_ASSIGNMENT_
Would you please restate all of the entries exactly, apart from the pictures?

*** SUPPLIED DATA Section Begins ***

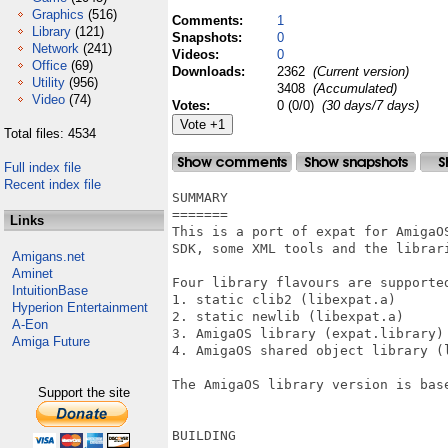
Graphics
(516)
Comments:
1
Library
(121)
Snapshots:
0
Network
(241)
Videos:
0
Office
(69)
Downloads:
2362
(Current version)
Utility
(956)
3408
(Accumulated)
Video
(74)
Votes:
0 (0/0)
(30 days/7 days)
Total files: 4534
Full index file
Recent index file
SUMMARY

=======

Links
This is a port of expat for AmigaOS
SDK, some XML tools and the librari
Amigans.net
Aminet
Four library flavours are supported
IntuitionBase
1. static clib2 (libexpat.a)

Hyperion Entertainment
2. static newlib (libexpat.a)

A-Eon
3. AmigaOS library (expat.library)

Amiga Future
4. AmigaOS shared object library (l
The AmigaOS library version is base
Support the site
BUILDING
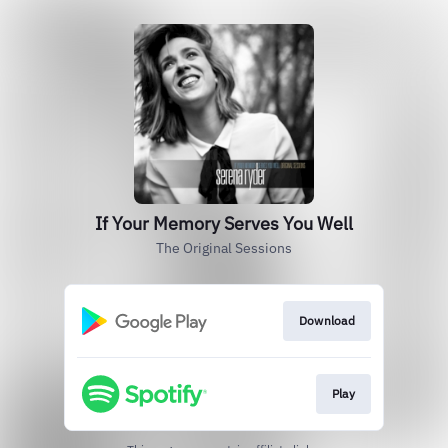
If Your Memory Serves You Well
The Original Sessions
Download
Play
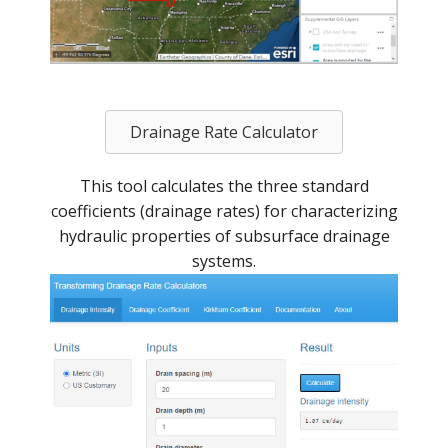
Drainage Rate Calculator
This tool calculates the three standard
coefficients (drainage rates) for characterizing
hydraulic properties of subsurface drainage
systems.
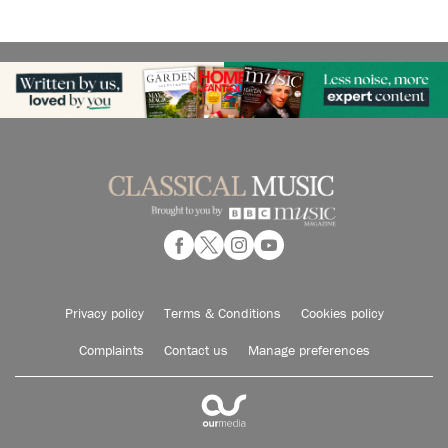
Privacy policy
Terms & Conditions
Cookies policy
Complaints
Contact us
Manage preferences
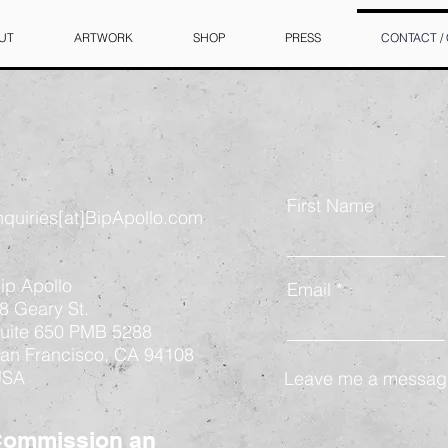
UT
ARTWORK
SHOP
PRESS
CONTACT /
First Name
nquiries[at]BipApollo.com
ip Apollo
Email
8 Geary St.
uite 650 PMB 5288
an Francisco, CA 94108
USA
Leave me a message
ommission an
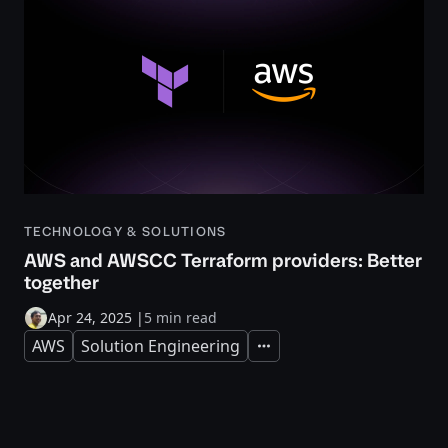
TECHNOLOGY & SOLUTIONS
AWS and AWSCC Terraform providers: Better
together
Apr 24, 2025
|
5 min read
AWS
Solution Engineering
Expand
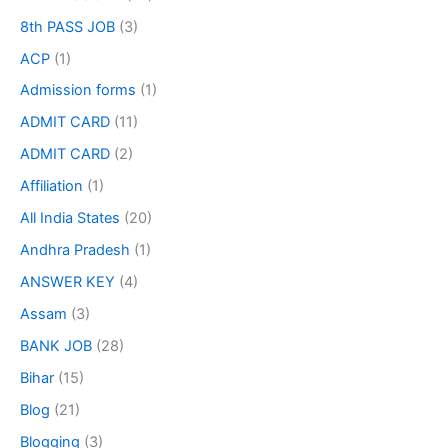
8th PASS JOB
(3)
ACP
(1)
Admission forms
(1)
ADMIT CARD
(11)
ADMIT CARD
(2)
Affiliation
(1)
All India States
(20)
Andhra Pradesh
(1)
ANSWER KEY
(4)
Assam
(3)
BANK JOB
(28)
Bihar
(15)
Blog
(21)
Blogging
(3)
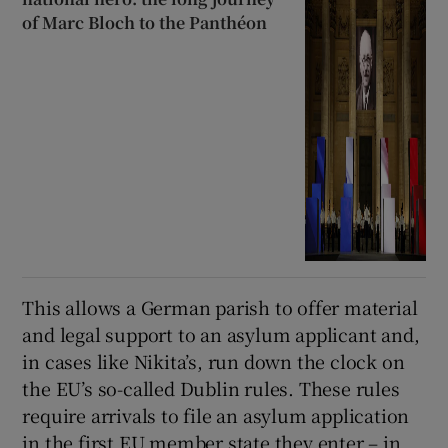
of Marc Bloch to the Panthéon
This allows a German parish to offer material
and legal support to an asylum applicant and,
in cases like Nikita’s, run down the clock on
the EU’s so-called Dublin rules. These rules
require arrivals to file an asylum application
in the first EU member state they enter – in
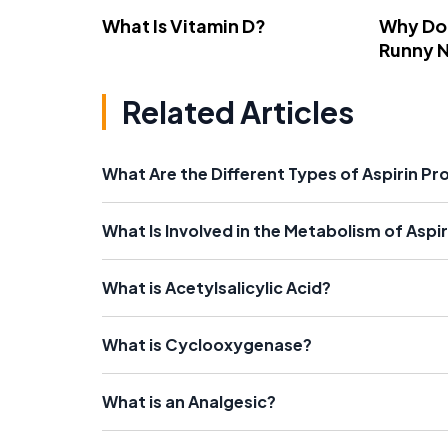
What Is Vitamin D?
Why Do
Runny 
Related Articles
What Are the Different Types of Aspirin P
What Is Involved in the Metabolism of Aspir
What is Acetylsalicylic Acid?
What is Cyclooxygenase?
What is an Analgesic?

*** SUPPLIED DATA Section Ends ***

_ANSWER TO THIS EXERCISE_
Graphics
(516)
Comments:
1
Library
(121)
Snapshots:
0
Network
(241)
Videos:
0
Office
(69)
Downloads:
2362
(Current version)
Utility
(956)
3408
(Accumulated)
Video
(74)
Votes:
0 (0/0)
(30 days/7 days)
Total files: 4534
Full index file
Recent index file
SUMMARY

=======

Links
This is a port of expat for AmigaOS
SDK, some XML tools and the librari
Amigans.net
Aminet
Four library flavours are supported
IntuitionBase
1. static clib2 (libexpat.a)

Hyperion Entertainment
2. static newlib (libexpat.a)

A-Eon
3. AmigaOS library (expat.library)

Amiga Future
4. AmigaOS shared object library (l
The AmigaOS library version is base
Support the site
BUILDING
If Your Memory Serves You Well
The Original Sessions
Download
Play
Drainage Rate Calculator
This tool calculates the three standard
coefficients (drainage rates) for characterizing
hydraulic properties of subsurface drainage
systems.
Privacy policy
Terms & Conditions
Cookies policy
Complaints
Contact us
Manage preferences
UT
ARTWORK
SHOP
PRESS
CONTACT /
First Name
nquiries[at]BipApollo.com
ip Apollo
Email
8 Geary St.
uite 650 PMB 5288
an Francisco, CA 94108
USA
Leave me a message
ommission an
TECHNOLOGY & SOLUTIONS
AWS and AWSCC Terraform providers: Better
together
Apr 24, 2025
|
5 min read
AWS
Solution Engineering
Expand
8th PASS JOB
(3)
ACP
(1)
Admission forms
(1)
ADMIT CARD
(11)
ADMIT CARD
(2)
Affiliation
(1)
All India States
(20)
Andhra Pradesh
(1)
ANSWER KEY
(4)
Assam
(3)
BANK JOB
(28)
Bihar
(15)
Blog
(21)
Blogging
(3)
of Marc Bloch to the Panthéon
This allows a German parish to offer material
and legal support to an asylum applicant and,
in cases like Nikita’s, run down the clock on
the EU’s so-called Dublin rules. These rules
require arrivals to file an asylum application
in the first EU member state they enter – in
What Is Vitamin D?
Why Do
Runny 
Related Articles
What Are the Different Types of Aspirin P
What Is Involved in the Metabolism of Aspir
What is Acetylsalicylic Acid?
What is Cyclooxygenase?
What is an Analgesic?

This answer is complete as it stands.